Genesys contact center agent assist tool screenshot
Agent-assist tools in the Genesys application stack use AI and natural language processing to assemble a graphical depiction of a customer's history and other supporting information, to get contact center agents up to speed on their customer's issue.

Then came the pandemic

COVID-19 and social distancing forced contact centers -- including the centers packed with agents and supervisors -- to support remote work. Peter Graf, executive vice president and chief strategy officer of Genesys, said the company has seen not only new cloud systems purchases, but also rapidly scaled-up support for remote agents by some of its 11,000 customers.

[Many of our customers] were not able to bring their employees back to the office, so we have enabled hundreds of thousands of agents to work from home in a matter of days.
Peter GrafExecutive vice president and chief strategy officer, Genesys

"Many of our customers were running Genesys on their premises and they weren't ready -- or they didn't have the license keys -- to run their system in a remote fashion," Graf said. Genesys had to get creative in supporting its customers' pivot to remote work by giving away license keys to keep them from grinding to a halt. "They were not able to bring their employees back to the office, so we have enabled hundreds of thousands of agents to work from home in a matter of days."

To meet the challenge of Amazon and other competitors in the CCaaS and communication platform-as-a-service market, such as Twilio and Nice, Genesys also diversified its integration portfolio. Last week, Genesys forged a partnership with Adobe, which enables Genesys' customer service data systems to plug into the Adobe Experience Platform, including a platform for real-time customer profiles.

For Adobe Experience Platform customers, the Genesys integration keeps the marketing and customer analytics sides of a business apprised of a customer's activity on the service side, and vice versa.

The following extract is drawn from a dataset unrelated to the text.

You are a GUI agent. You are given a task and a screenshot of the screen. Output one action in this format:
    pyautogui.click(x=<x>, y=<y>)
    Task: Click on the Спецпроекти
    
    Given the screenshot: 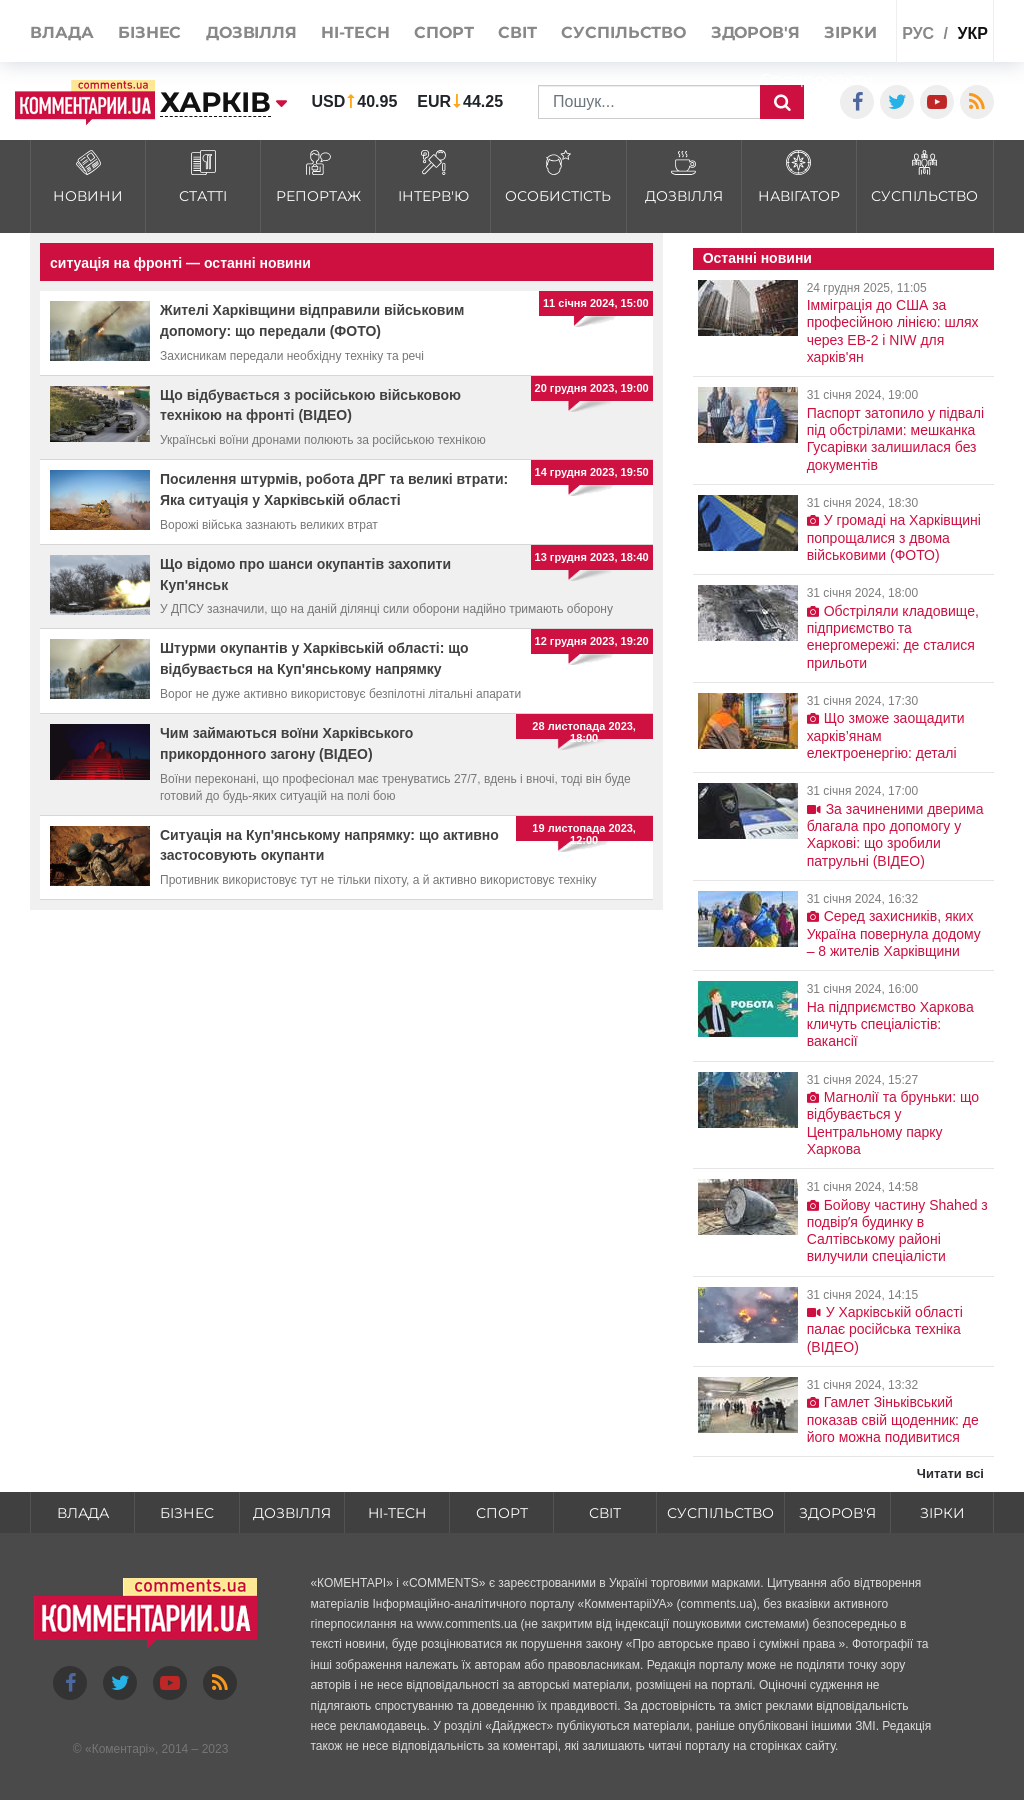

Genesys also integrates with dozens of CRM platforms to accomplish the same data flow between sales and service. The lion's share of Genesys customers connect to Salesforce, SAP and Microsoft Dynamics, Graf said.

Genesys hopes that forging new integrations -- and even partnering with AWS -- will keep the company competitive and fend off CCaaS competitors from chasing after their cloud business, Miller said. It's a similar strategy that the company's other longtime on-premises contact center rivals such as Mitel, Avaya and Cisco have taken.

"Avaya's new cloud story isn't any different from what Genesys is doing; it's almost word for word [the same]," Miller said. "Each of the incumbents has a story to answer that question: Who do I look to that is credible with a cloud-based offering?"

Note: The original article has been updated to reflect that Genesys co-sells AWS services.